Das Ziel einer objektiven Atemanalyse verfolgen auch Forscher an der ETH Zürich und dem Universitätsspital Zürich. Renato Zenobi, Professor am Laboratorium für Organische Chemie, und seine Kollegen nutzen ein Massenspektrometer, mit dem das Molekulargewicht von Substanzen gemessen werden kann. In einer Studie, die im April im Fachmagazin «PLOS One» erschienen ist, haben die Schweizer den Atem von 11 Versuchspersonen über 11 Tage lang gemessen. Dabei konnten sie zeigen, dass das individuelle Atemmuster gleich bleibt. «Wir sprechen da von einer sogenannten Kernsignatur, die trotz geringer tageszeitlicher Schwankungen konstant genug ist, dass sie für die medizinische Anwendung brauchbar ist», sagt Zenobi.

Massentauglich sei die Technik aber bei Weitem noch nicht. Jetzt, da man wisse, dass wohl jeder Mensch einen individuellen Atemabdruck habe, gehe es darum, diesen über einen längeren Zeitraum zu verfolgen und zudem die entsprechende Signatur von Krankheiten zu entschlüsseln, den sogenannten Breathprint. Dafür wird der Atem von Patienten verglichen, die alle die gleiche Lungenkrankheit haben. Die Forscher hoffen, ein Muster zu entdecken, das sich bei allen Kranken findet, um so eine Diagnosemöglichkeit entwickeln zu können. Dass sie ausgerechnet mit Atemkrankheiten experimentieren, ist naheliegend: Sie rechnen sich die höchsten Chancen auf einen raschen Fund bestimmter Biomarker aus. Langfristig jedoch hoffen die Atemforscher, auch die Signaturen anderer Krankheiten identifizieren zu können. Das Nonplusultra aber, sagt Renato Zenobi, sei die Atemanalyse nicht. «Ich bin mir sicher, dass wir nicht all das, was wir über Blut und Urin analysieren können, im Atem besser repräsentiert haben», sagt der Schweizer Forscher. «Aber die Atemanalyse hat den entscheidenden Vorteil, dass sie unheimlich schnell ist.»

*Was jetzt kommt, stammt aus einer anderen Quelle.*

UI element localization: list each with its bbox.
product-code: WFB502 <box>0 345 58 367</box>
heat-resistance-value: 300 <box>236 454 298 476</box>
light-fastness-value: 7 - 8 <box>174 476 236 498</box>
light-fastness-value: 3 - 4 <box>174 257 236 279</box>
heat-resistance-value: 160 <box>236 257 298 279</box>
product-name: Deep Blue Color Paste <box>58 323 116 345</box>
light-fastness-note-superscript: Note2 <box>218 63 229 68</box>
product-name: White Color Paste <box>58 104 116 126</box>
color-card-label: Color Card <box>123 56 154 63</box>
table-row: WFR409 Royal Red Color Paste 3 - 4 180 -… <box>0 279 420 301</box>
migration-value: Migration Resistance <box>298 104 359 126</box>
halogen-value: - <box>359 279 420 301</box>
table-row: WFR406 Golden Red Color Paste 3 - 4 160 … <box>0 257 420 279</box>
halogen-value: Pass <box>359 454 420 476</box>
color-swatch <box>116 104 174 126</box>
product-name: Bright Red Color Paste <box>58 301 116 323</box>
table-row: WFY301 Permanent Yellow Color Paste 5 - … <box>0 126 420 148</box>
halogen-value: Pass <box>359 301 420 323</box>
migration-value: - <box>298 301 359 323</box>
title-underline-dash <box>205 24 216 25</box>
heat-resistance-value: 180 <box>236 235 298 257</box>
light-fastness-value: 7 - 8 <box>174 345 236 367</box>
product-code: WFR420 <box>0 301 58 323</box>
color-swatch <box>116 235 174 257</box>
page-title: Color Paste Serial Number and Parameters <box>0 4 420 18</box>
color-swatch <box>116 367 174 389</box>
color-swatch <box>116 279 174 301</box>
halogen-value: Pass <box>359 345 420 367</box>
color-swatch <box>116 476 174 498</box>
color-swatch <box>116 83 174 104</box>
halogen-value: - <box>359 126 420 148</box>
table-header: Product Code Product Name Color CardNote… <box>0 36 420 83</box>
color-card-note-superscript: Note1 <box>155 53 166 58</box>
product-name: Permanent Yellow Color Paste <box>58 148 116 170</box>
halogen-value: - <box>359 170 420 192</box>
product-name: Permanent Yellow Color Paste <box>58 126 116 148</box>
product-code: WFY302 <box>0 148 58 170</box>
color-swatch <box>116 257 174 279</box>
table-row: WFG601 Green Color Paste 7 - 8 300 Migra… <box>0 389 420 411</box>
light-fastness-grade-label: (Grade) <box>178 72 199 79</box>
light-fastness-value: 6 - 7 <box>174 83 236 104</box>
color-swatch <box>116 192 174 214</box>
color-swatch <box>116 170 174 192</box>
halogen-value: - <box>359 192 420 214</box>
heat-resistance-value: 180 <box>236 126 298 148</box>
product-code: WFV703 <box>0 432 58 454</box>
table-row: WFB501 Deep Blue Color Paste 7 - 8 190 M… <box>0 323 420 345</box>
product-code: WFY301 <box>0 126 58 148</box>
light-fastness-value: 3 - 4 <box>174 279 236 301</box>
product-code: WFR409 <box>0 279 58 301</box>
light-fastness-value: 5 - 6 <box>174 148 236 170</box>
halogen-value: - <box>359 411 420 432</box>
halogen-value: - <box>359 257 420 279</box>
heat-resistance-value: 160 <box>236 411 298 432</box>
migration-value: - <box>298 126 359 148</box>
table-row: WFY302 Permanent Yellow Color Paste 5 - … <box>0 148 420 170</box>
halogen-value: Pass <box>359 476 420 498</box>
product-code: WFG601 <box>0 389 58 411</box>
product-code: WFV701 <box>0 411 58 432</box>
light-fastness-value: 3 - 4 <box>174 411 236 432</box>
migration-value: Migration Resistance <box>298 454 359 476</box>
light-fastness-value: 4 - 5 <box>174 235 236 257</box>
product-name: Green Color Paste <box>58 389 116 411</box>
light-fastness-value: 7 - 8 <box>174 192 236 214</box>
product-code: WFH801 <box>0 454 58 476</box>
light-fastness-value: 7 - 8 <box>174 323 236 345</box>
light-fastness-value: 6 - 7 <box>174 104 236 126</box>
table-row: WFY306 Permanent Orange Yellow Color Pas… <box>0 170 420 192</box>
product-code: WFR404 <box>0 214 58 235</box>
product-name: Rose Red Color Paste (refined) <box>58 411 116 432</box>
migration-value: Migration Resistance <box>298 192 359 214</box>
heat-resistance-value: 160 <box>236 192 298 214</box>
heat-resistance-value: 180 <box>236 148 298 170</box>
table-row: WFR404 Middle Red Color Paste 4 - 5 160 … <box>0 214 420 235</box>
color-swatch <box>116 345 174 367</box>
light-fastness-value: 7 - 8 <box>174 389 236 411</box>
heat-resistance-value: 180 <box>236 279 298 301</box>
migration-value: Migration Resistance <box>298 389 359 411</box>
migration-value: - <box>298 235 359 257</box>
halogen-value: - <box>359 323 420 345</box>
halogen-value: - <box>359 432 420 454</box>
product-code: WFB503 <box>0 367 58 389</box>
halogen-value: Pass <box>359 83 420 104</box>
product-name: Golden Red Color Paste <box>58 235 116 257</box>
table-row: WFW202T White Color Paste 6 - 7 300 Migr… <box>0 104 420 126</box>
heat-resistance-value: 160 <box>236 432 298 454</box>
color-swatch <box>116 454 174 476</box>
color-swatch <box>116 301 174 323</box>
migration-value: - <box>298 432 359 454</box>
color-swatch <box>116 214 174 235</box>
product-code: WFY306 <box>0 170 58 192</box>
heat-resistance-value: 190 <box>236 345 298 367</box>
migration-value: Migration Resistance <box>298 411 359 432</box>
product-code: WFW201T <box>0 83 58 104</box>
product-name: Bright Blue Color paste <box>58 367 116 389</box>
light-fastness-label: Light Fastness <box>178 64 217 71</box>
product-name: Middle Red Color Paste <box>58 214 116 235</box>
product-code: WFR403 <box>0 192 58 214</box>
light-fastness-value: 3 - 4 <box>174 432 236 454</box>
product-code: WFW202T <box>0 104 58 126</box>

Dank dieser Unmittelbarkeit eröffnet die Atemanalyse vielleicht sogar neue Möglichkeiten, die Therapien von Schwerkranken zu verbessern. Im Falle einer Sepsis zum Beispiel, in der Ärzte gegen die Zeit kämpfen, könnte innerhalb von einer, zwei Stunden getestet werden, ob das eingesetzte Antibiotikum wirkt oder ob auf ein anderes Mittel ausgewichen werden muss. Ähnlich könnte die Atemanalyse während einer Chemotherapie eingesetzt werden – kommen die ausgewählten Medikamente auch wirklich ihrer zugedachten Aufgabe nach oder muss vielleicht die Dosierung verändert werden?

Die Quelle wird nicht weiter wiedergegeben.